_Provided records_
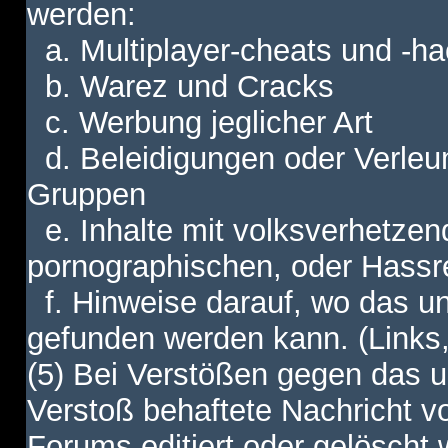
werden:
a. Multiplayer-cheats und -h
b. Warez und Cracks
c. Werbung jeglicher Art
d. Beleidigungen oder Verleu
Gruppen
e. Inhalte mit volksverhetzen
pornographischen, oder Hassr
f. Hinweise darauf, wo das unt
gefunden werden kann. (Links,
(5) Bei Verstößen gegen das u
Verstoß behaftete Nachricht v
Forums editiert oder gelöscht w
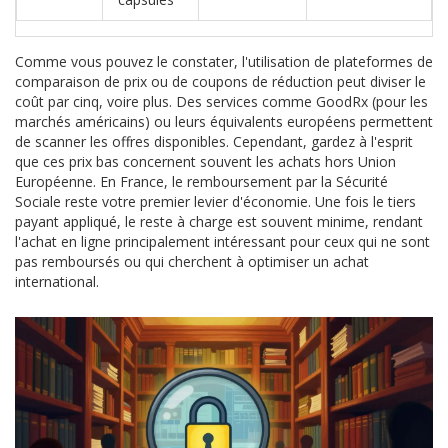
Comme vous pouvez le constater, l'utilisation de plateformes de
comparaison de prix ou de coupons de réduction peut diviser le
coût par cinq, voire plus. Des services comme GoodRx (pour les
marchés américains) ou leurs équivalents européens permettent
de scanner les offres disponibles. Cependant, gardez à l'esprit
que ces prix bas concernent souvent les achats hors Union
Européenne. En France, le remboursement par la Sécurité
Sociale reste votre premier levier d'économie. Une fois le tiers
payant appliqué, le reste à charge est souvent minime, rendant
l'achat en ligne principalement intéressant pour ceux qui ne sont
pas remboursés ou qui cherchent à optimiser un achat
international.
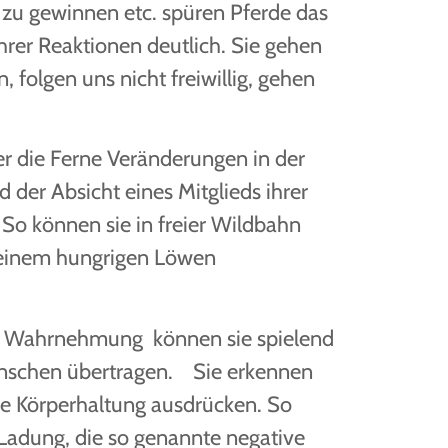
zu gewinnen etc. spüren Pferde das
rer Reaktionen deutlich. Sie gehen
 folgen uns nicht freiwillig, gehen
er die Ferne Veränderungen in der
der Absicht eines Mitglieds ihrer
So können sie in freier Wildbahn
n einem hungrigen Löwen
en Wahrnehmung können sie spielend
Menschen übertragen.
Sie erkennen
ere Körperhaltung ausdrücken. So
e Ladung, die so genannte negative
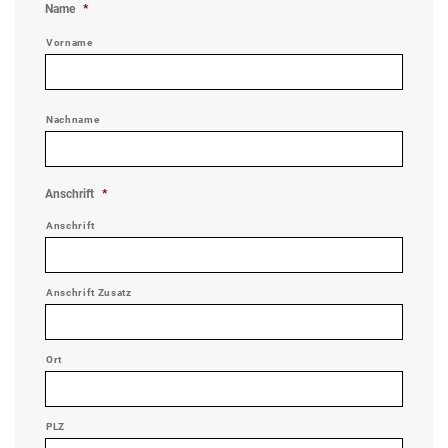
Name
*
Vorname
Nachname
Anschrift
*
Anschrift
Anschrift Zusatz
Ort
PLZ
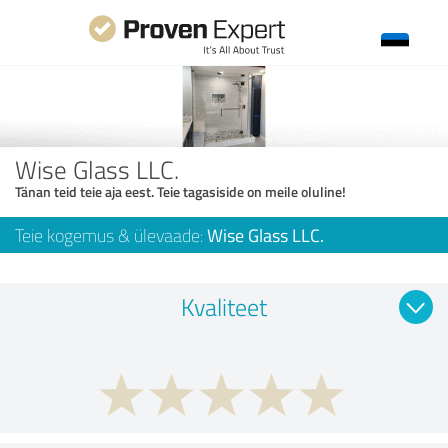
Wise Glass LLC.
Tänan teid teie aja eest. Teie tagasiside on meile oluline!
Teie kogemus & ülevaade:
Wise Glass LLC.
Kvaliteet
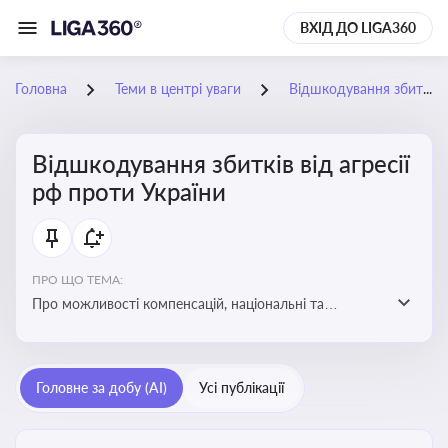
ВХІД ДО LIGA360
Головна
Теми в центрі уваги
Відшкодування збитків від агресії рф проти України
Відшкодування збитків від агресії
рф проти України
ПРО ЩО ТЕМА:
Про можливості компенсацій, національні та
міжнародні механізми відшкодування збитків,
завданих агресією росією проти України
Головне за добу (AI)
Усі публікації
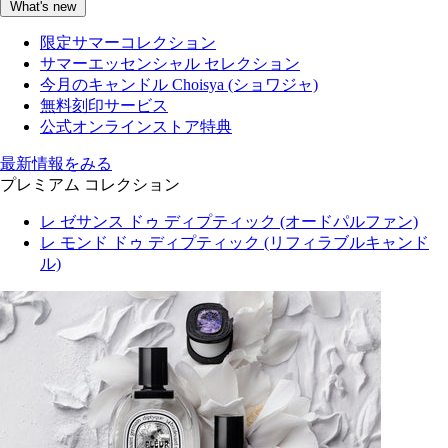
What's new
限定サマーコレクション
サマーエッセンシャル セレクション
今月のキャンドル Choisya (ショワジャ)
無料刻印サービス
公式オンラインストア特典
最新情報をみる
プレミアム コレクション
レ ゼサンス ドゥ ディプティック (オードパルファン)
レ モンド ドゥ ディプティック (リフィラブルキャンド
ル)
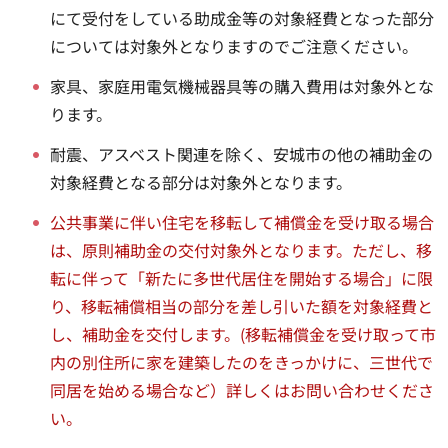
にて受付をしている助成金等の対象経費となった部分
については対象外となりますのでご注意ください。
家具、家庭用電気機械器具等の購入費用は対象外とな
ります。
耐震、アスベスト関連を除く、安城市の他の補助金の
対象経費となる部分は対象外となります。
公共事業に伴い住宅を移転して補償金を受け取る場合
は、原則補助金の交付対象外となります。ただし、移
転に伴って「新たに多世代居住を開始する場合」に限
り、移転補償相当の部分を差し引いた額を対象経費と
し、補助金を交付します。(移転補償金を受け取って市
内の別住所に家を建築したのをきっかけに、三世代で
同居を始める場合など）詳しくはお問い合わせくださ
い。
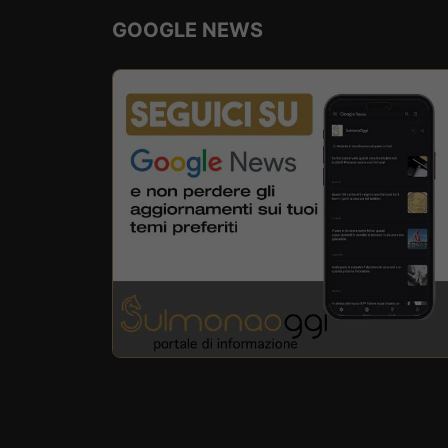
GOOGLE NEWS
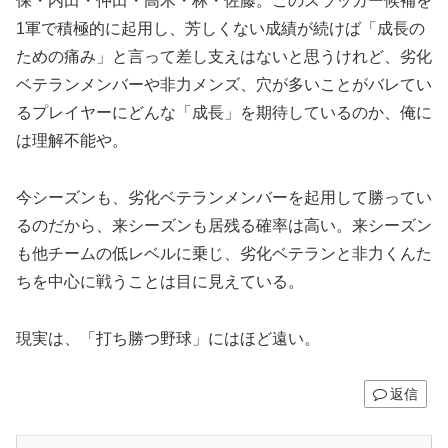
保・内田・仲田・高木・林・佐藤。このスラッガー候補を
1軍で積極的に起用し、芳しくない成績が続けば「成長の
ための痛み」と言って差し支えはないと思うけれど、劣化
ベテランメンバーや非力メンズ、穴が多いことがバレてい
るプレイヤーにどんな「成長」を期待しているのか、俺に
は理解不能や。
今シーズンも、劣化ベテランメンバーを起用して勝ってい
るのだから、来シーズンも居残る確率は高い。来シーズン
も他チームの低レベルに乗じ、劣化ベテランと非力くんた
ちを中心に戦うことは目に見えている。
現実は、「打ち勝つ野球」にはほど遠い。
返信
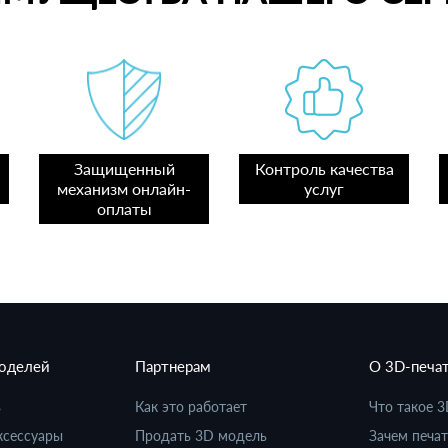
Защищенный
Контроль качества
механизм онлайн-
услуг
оплаты
моделей
Партнерам
О 3D-печа
в
Как это работает
Что такое 3
ксессуары
Продать 3D модель
Зачем печат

_Exercise details_
Please show the lines of the material that contain the string "souvent".

_Solution_
que ces prix bas concernent souvent les achats hors Union
payant appliqué, le reste à charge est souvent minime, rendant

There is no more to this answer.